Scientific classification
- Kingdom: Plantae
- Clade: Tracheophytes
- Division: Polypodiophyta
- Class: Polypodiopsida
- Order: Polypodiales
- Suborder: Aspleniineae
- Family: Thelypteridaceae
- Genus: Christella
- Species: C. puberula
- Binomial name: Christella puberula Á.Löve & D.Löve
- Synonyms: Aspidium orizabae Fée ; Aspidium puberulum (Baker) Fée ; Dryopteris augescens var. puberula (Baker) C.Chr. ; Dryopteris feei C.Chr. ; Dryopteris orizabae (Fée) C.Chr. ; Dryopteris puberula (Baker) Kuntze ; Filix-mas augescens var. puberula (Baker) Farw. ; Lastrea orizabae (Fée) Moore ; Nephrodium puberulum Baker ; Thelypteris augescens var. puberula (Baker) Munz & I.M.Johnst. ; Thelypteris feei (C.Chr.) Moxley ; Thelypteris orizabae (Fée) Christenh. ; Thelypteris puberula (Baker) Morton ;

= Christella puberula =

- Authority: Á.Löve & D.Löve

Species of fern

Christella puberula, synonym Thelypteris puberula, is a species of fern known by the common name showy maiden fern. The variety Ch. puberula var. sonorensis is known by the common name Sonoran maiden fern.
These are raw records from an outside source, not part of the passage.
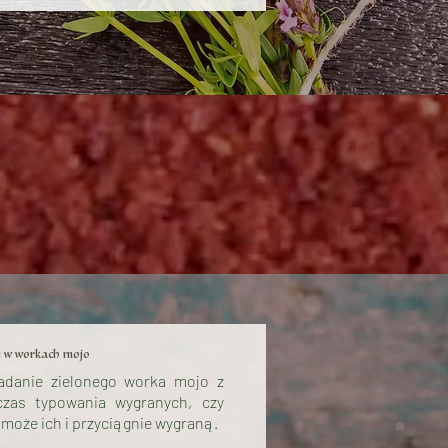
e w workach mojo
iadanie zielonego worka mojo z
as typowania wygranych, czy
omoże ich i przyciągnie wygraną.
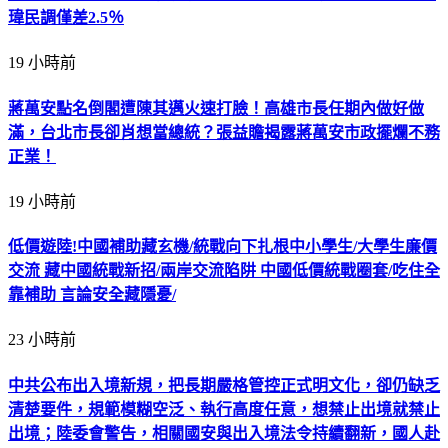
瑋民調僅差2.5％
19 小時前
蔣萬安點名倒閣遭陳其邁火速打臉！高雄市長任期內做好做
滿，台北市長卻肖想當總統？張益贍揭露蔣萬安市政擺爛不務
正業！
19 小時前
低價遊陸!中國補助藏玄機/統戰向下扎根中小學生/大學生廉價
交流 藏中國統戰新招/兩岸交流陷阱 中國低價統戰圈套/吃住全
靠補助 言論安全藏隱憂/
23 小時前
中共公布出入境新規，把長期嚴格管控正式明文化，卻仍缺乏
清楚要件，規範模糊空泛、執行高度任意，想禁止出境就禁止
出境；陸委會警告，相關國安與出入境法令持續翻新，國人赴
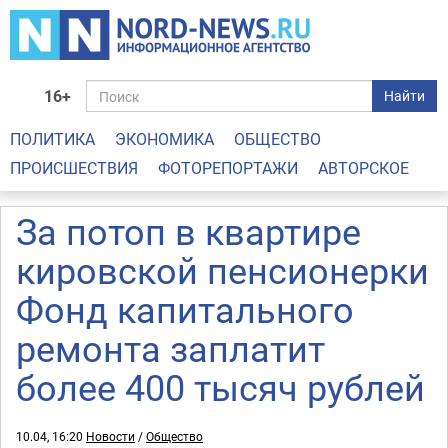
16+
Найти
ПОЛИТИКА
ЭКОНОМИКА
ОБЩЕСТВО
ПРОИСШЕСТВИЯ
ФОТОРЕПОРТАЖИ
АВТОРСКОЕ
За потоп в квартире
кировской пенсионерки
Фонд капитального
ремонта заплатит
более 400 тысяч рублей
10.04, 16:20
Новости
/
Общество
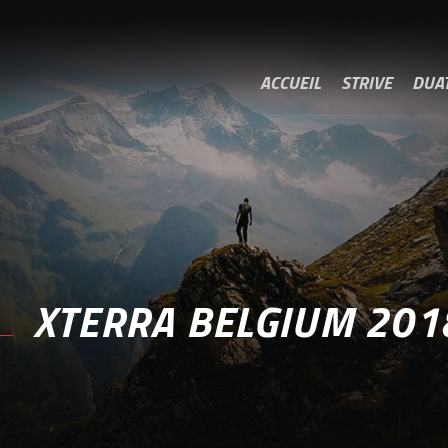
ACCUEIL
STRIVE
DUA
XTERRA BELGIUM 201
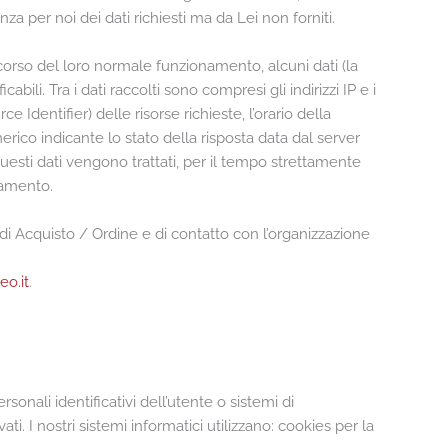
a per noi dei dati richiesti ma da Lei non forniti.
corso del loro normale funzionamento, alcuni dati (la
bili. Tra i dati raccolti sono compresi gli indirizzi IP e i
 Identifier) delle risorse richieste, l’orario della
merico indicante lo stato della risposta data dal server
 Questi dati vengono trattati, per il tempo strettamente
onamento.
di Acquisto / Ordine e di contatto con l’organizzazione
o.it
.
sonali identificativi dell’utente o sistemi di
i. I nostri sistemi informatici utilizzano: cookies per la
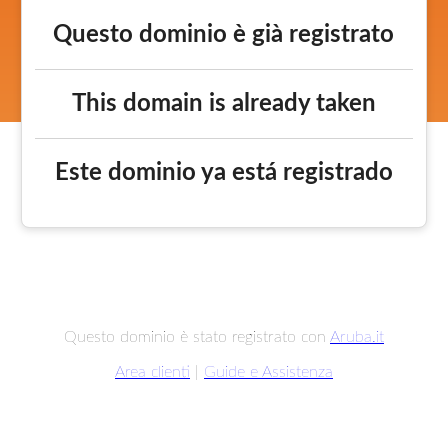
Questo dominio è già registrato
This domain is already taken
Este dominio ya está registrado
Questo dominio è stato registrato con
Aruba.it
Area clienti
|
Guide e Assistenza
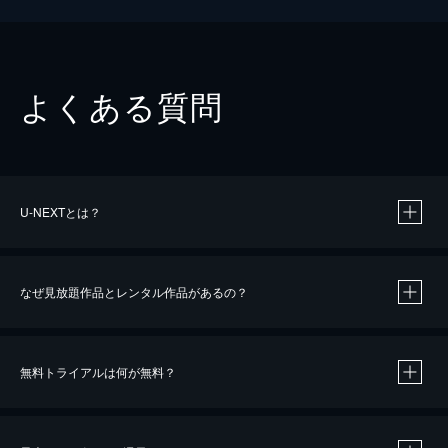
よくある質問
U-NEXTとは？
なぜ見放題作品とレンタル作品があるの？
無料トライアルは何が無料？
※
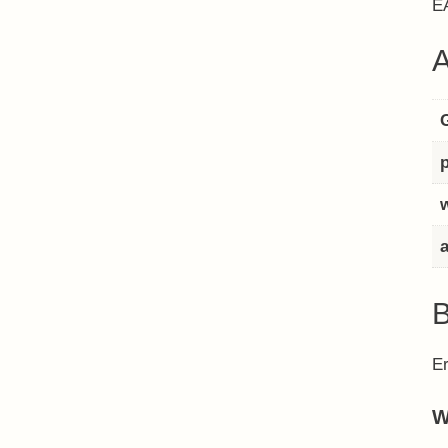
E
A
B
Er
W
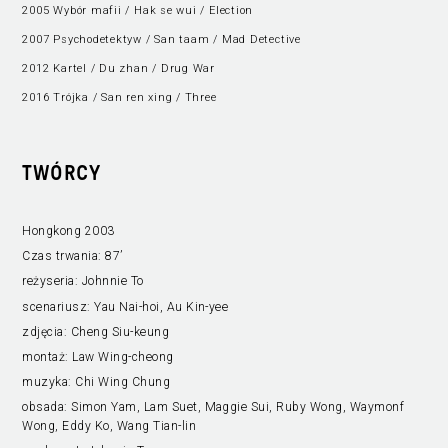
2005 Wybór mafii / Hak se wui / Election
2007 Psychodetektyw / San taam / Mad Detective
2012 Kartel / Du zhan / Drug War
2016 Trójka / San ren xing / Three
TWÓRCY
Hongkong 2003
Czas trwania:
87’
reżyseria:
Johnnie To
scenariusz:
Yau Nai-hoi, Au Kin-yee
zdjęcia:
Cheng Siu-keung
montaż:
Law Wing-cheong
muzyka:
Chi Wing Chung
obsada:
Simon Yam, Lam Suet, Maggie Sui, Ruby Wong, Waymonf
Wong, Eddy Ko, Wang Tian-lin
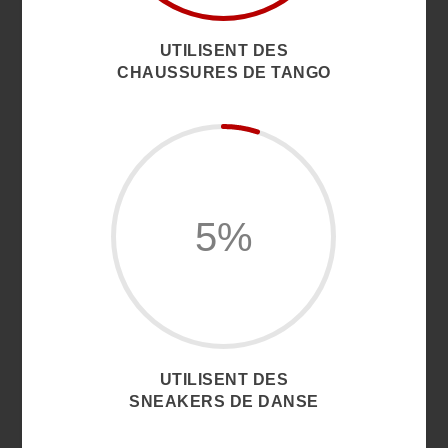
UTILISENT DES
CHAUSSURES DE TANGO
5
%
UTILISENT DES
SNEAKERS DE DANSE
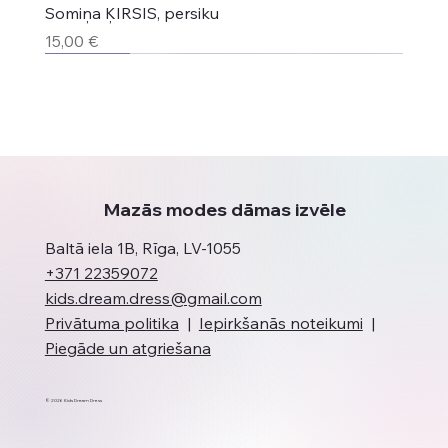
Somiņa ĶIRSIS, persiku
Cena
15,00 €
Jaunums
Jaunums
Jaunums
Top produkts
Jaunums
Jaunums
Mazās modes dāmas izvēle
Baltā iela 1B, Rīga, LV-1055
+371 22359072
kids.dream.dress@gmail.com
Privātuma politika
|
Iepirkšanās noteikumi
|
Piegāde un atgriešana
© 2026 Kids Dream Dress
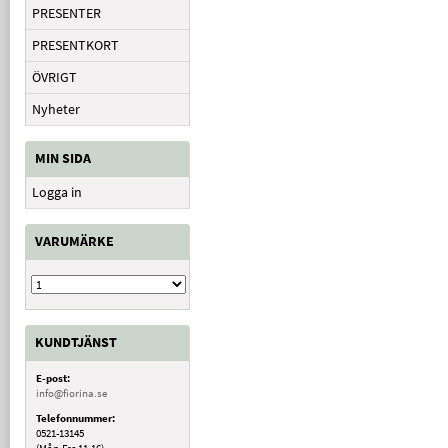
PRESENTER
PRESENTKORT
ÖVRIGT
Nyheter
MIN SIDA
Logga in
VARUMÄRKE
KUNDTJÄNST
E-post:
info@fiorina.se
Telefonnummer:
0521-13145
(Mån-Fre 11-16)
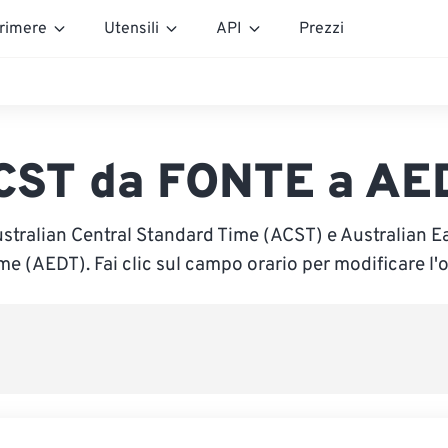
rimere
Utensili
API
Prezzi
CST da FONTE a AE
ustralian Central Standard Time (ACST) e Australian E
me (AEDT). Fai clic sul campo orario per modificare l'o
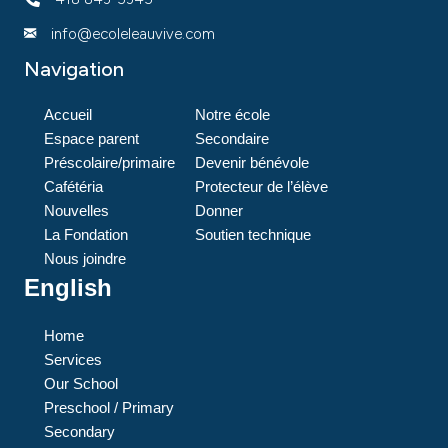
info@ecoleleauvive.com
Navigation
Accueil
Notre école
Espace parent
Secondaire
Préscolaire/primaire
Devenir bénévole
Cafétéria
Protecteur de l’élève
Nouvelles
Donner
La Fondation
Soutien technique
Nous joindre
English
Home
Services
Our School
Preschool / Primary
Secondary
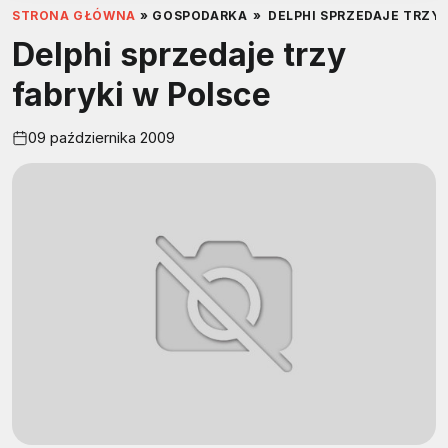
STRONA GŁÓWNA
»
GOSPODARKA
»
DELPHI SPRZEDAJE TRZY 
Delphi sprzedaje trzy
fabryki w Polsce
09 października 2009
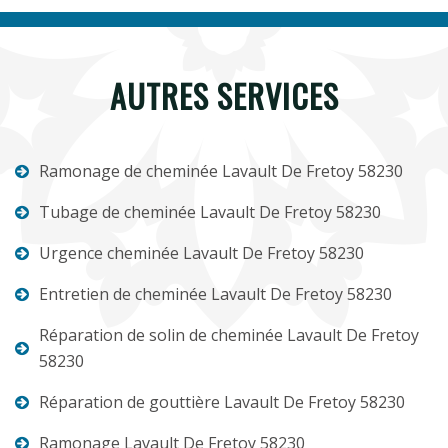
AUTRES SERVICES
Ramonage de cheminée Lavault De Fretoy 58230
Tubage de cheminée Lavault De Fretoy 58230
Urgence cheminée Lavault De Fretoy 58230
Entretien de cheminée Lavault De Fretoy 58230
Réparation de solin de cheminée Lavault De Fretoy
58230
Réparation de gouttière Lavault De Fretoy 58230
Ramonage Lavault De Fretoy 58230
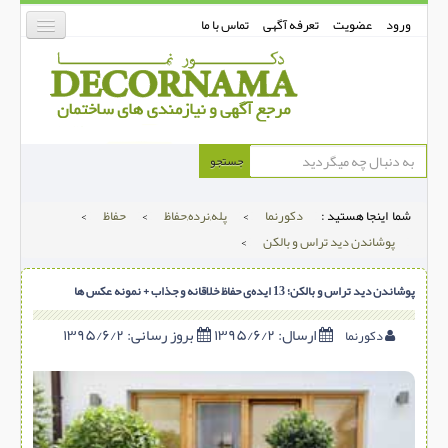
ورود
عضویت
تعرفه آگهی
تماس با ما
دکورنما
جستجو
کفپوش
شما اینجا هستید :
دکورنما
>
پله,نرده,حفاظ
>
حفاظ
>
دیوارپوش
پوشاندن دید تراس و بالکن
>
دکوراسیون داخلی
پوشاندن دید تراس و بالکن؛ 13 ایده‌ی حفاظ خلاقانه و جذاب + نمونه عکس ها
درب و پنجره
بتن-بتون
ارسال:
۱۳۹۵/۶/۲
بروز رسانی:
۱۳۹۵/۶/۲
دکورنما
شهری ترافیکی
ساخت و ساز
مصالح ساختمانی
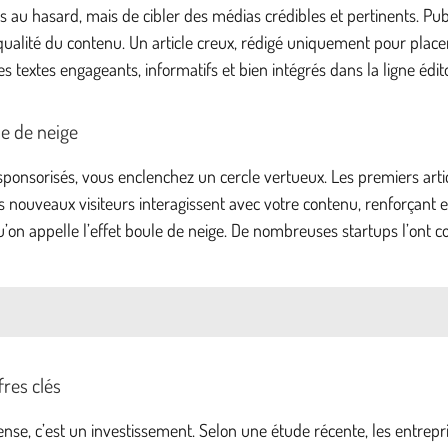
risés au hasard, mais de cibler des médias crédibles et pertinents. Pu
a qualité du contenu. Un article creux, rédigé uniquement pour plac
es textes engageants, informatifs et bien intégrés dans la ligne édit
le de neige
nsorisés, vous enclenchez un cercle vertueux. Les premiers article
s nouveaux visiteurs interagissent avec votre contenu, renforçant enco
qu’on appelle l’effet boule de neige. De nombreuses startups l’ont 
fres clés
ense, c’est un investissement. Selon une étude récente, les entre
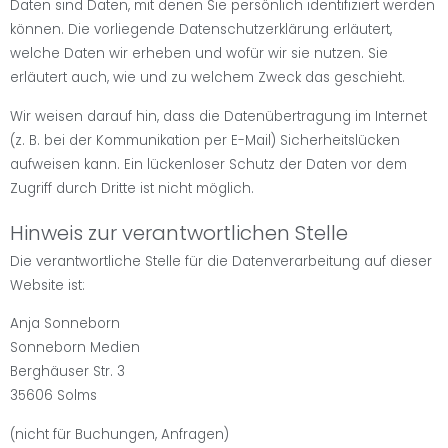
Daten sind Daten, mit denen Sie persönlich identifiziert werden
können. Die vorliegende Datenschutzerklärung erläutert,
welche Daten wir erheben und wofür wir sie nutzen. Sie
erläutert auch, wie und zu welchem Zweck das geschieht.
Wir weisen darauf hin, dass die Datenübertragung im Internet
(z. B. bei der Kommunikation per E-Mail) Sicherheitslücken
aufweisen kann. Ein lückenloser Schutz der Daten vor dem
Zugriff durch Dritte ist nicht möglich.
Hinweis zur verantwortlichen Stelle
Die verantwortliche Stelle für die Datenverarbeitung auf dieser
Website ist:
Anja Sonneborn
Sonneborn Medien
Berghäuser Str. 3
35606 Solms
(nicht für Buchungen, Anfragen)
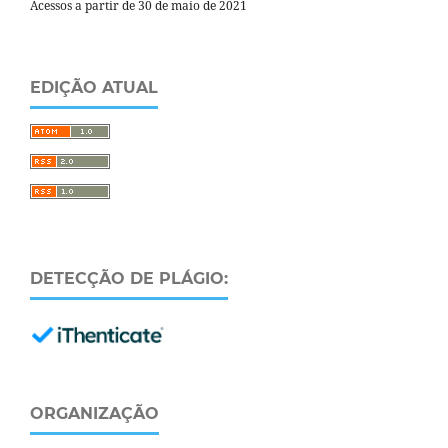
Acessos a partir de 30 de maio de 2021
EDIÇÃO ATUAL
DETECÇÃO DE PLÁGIO:
ORGANIZAÇÃO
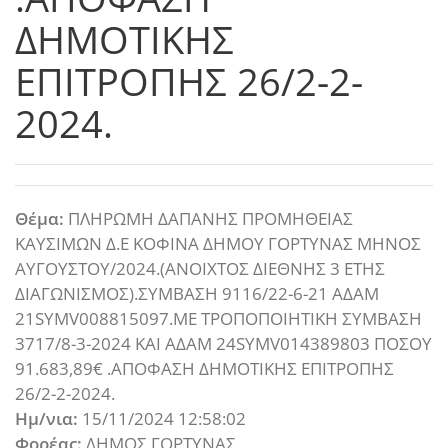
ΔΗΜΟΤΙΚΗΣ
ΕΠΙΤΡΟΠΗΣ 26/2-2-
2024.
Θέμα:
ΠΛΗΡΩΜΗ ΔΑΠΑΝΗΣ ΠΡΟΜΗΘΕΙΑΣ
ΚΑΥΣΙΜΩΝ Δ.Ε ΚΟΦΙΝΑ ΔΗΜΟΥ ΓΟΡΤΥΝΑΣ ΜΗΝΟΣ
ΑΥΓΟΥΣΤΟΥ/2024.(ΑΝΟΙΧΤΟΣ ΔΙΕΘΝΗΣ 3 ΕΤΗΣ
ΔΙΑΓΩΝΙΣΜΟΣ).ΣΥΜΒΑΣΗ 9116/22-6-21 ΑΔΑΜ
21SYMV008815097.ΜΕ ΤΡΟΠΟΠΟΙΗΤΙΚΗ ΣΥΜΒΑΣΗ
3717/8-3-2024 ΚΑΙ ΑΔΑΜ 24SYMV014389803 ΠΟΣΟΥ
91.683,89€ .ΑΠΟΦΑΣΗ ΔΗΜΟΤΙΚΗΣ ΕΠΙΤΡΟΠΗΣ
26/2-2-2024.
Ημ/νια:
15/11/2024 12:58:02
Φορέας:
ΔΗΜΟΣ ΓΟΡΤΥΝΑΣ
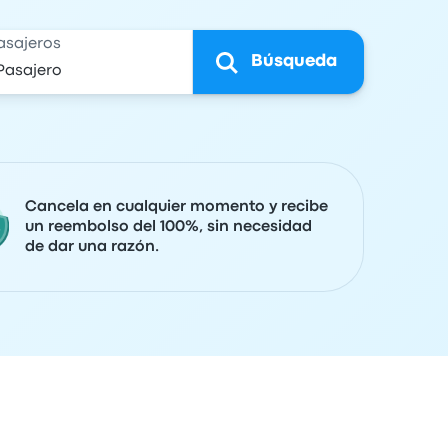
asajeros
Búsqueda
Cancela en cualquier momento y recibe
un reembolso del 100%, sin necesidad
de dar una razón.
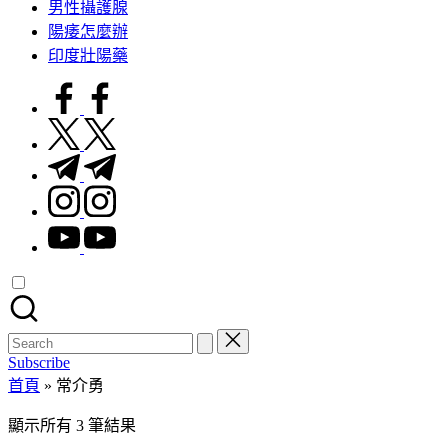
男性攝護腺
陽痿怎麼辦
印度壯陽藥
facebook.com
twitter.com
t.me
instagram.com
youtube.com
Search
for:
Subscribe
首頁
»
常介勇
顯示所有 3 筆結果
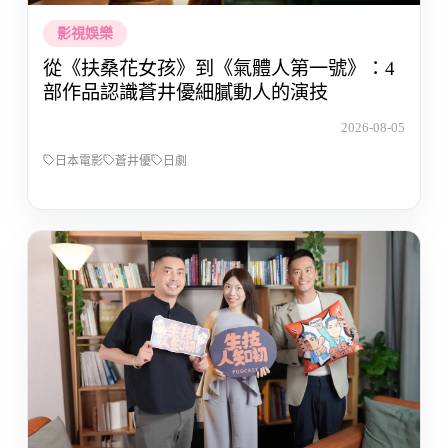
影視娛樂
從《扶桑花女孩》到《氣體人第一號》：4
部作品認識蒼井優細膩動人的演技
2026-08-05
日本電影
蒼井優
日劇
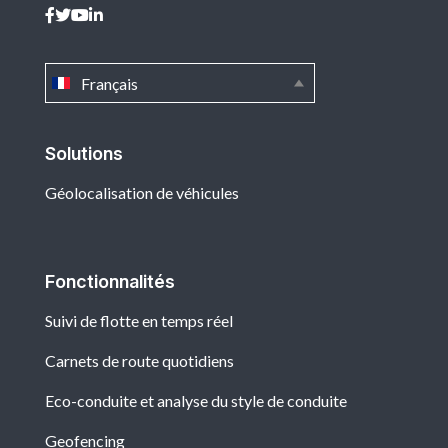
Français
Solutions
Géolocalisation de véhicules
Fonctionnalités
Suivi de flotte en temps réel
Carnets de route quotidiens
Eco-conduite et analyse du style de conduite
Geofencing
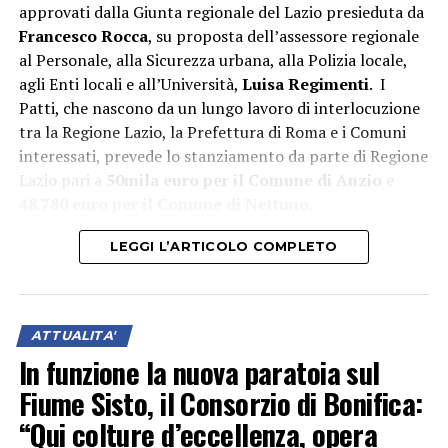
approvati dalla Giunta regionale del Lazio presieduta da
Francesco Rocca
, su proposta dell’assessore regionale
al Personale, alla Sicurezza urbana, alla Polizia locale,
agli Enti locali e all’Università,
Luisa Regimenti
. I
Patti, che nascono da un lungo lavoro di interlocuzione
tra la Regione Lazio, la Prefettura di Roma e i Comuni
interessati, prevede lo stanziamento da parte di Regione
Lazio pari a
50mila euro per il Comune di Anzio
e
48.780 euro per il Comune di Nettuno
.
LEGGI L’ARTICOLO COMPLETO
ATTUALITA'
In funzione la nuova paratoia sul
Fiume Sisto, il Consorzio di Bonifica:
“Qui colture d’eccellenza, opera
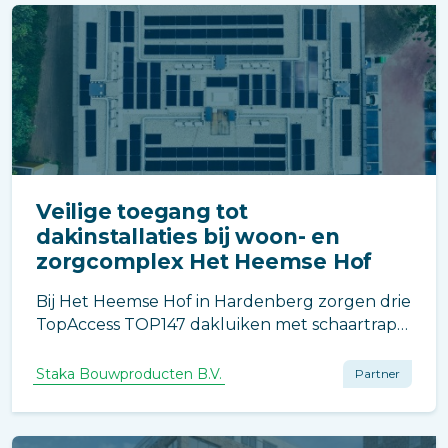
Veilige toegang tot
dakinstallaties bij woon- en
zorgcomplex Het Heemse Hof
Bij Het Heemse Hof in Hardenberg zorgen drie
TopAccess TOP147 dakluiken met schaartrap
voor directe toegang tot de daken met
zonnepanelen en technische installaties, zodat
Staka Bouwproducten B.V.
Partner
onderhoud en inspecties veilig en efficiënt
kunnen worden uitgevoerd.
It is native to southwestern North America and Central America, from the foothills and deserts of California and Arizona south through Mexico to Costa Rica. It grows in canyons, streambanks, and seeps in several types of habitat. It is found at 50–550 m in elevation.

==Description==
Christella puberula produces a number of regularly shaped, equally spaced green leaves with numerous long, flat, lance-shaped leaflets. One leaf may exceed 1.5 meters in length, and the thick leaflets may be over 20 centimeters long. The undersides of the leaflets are hairy, especially on the indusia covering the spore-bearing sori.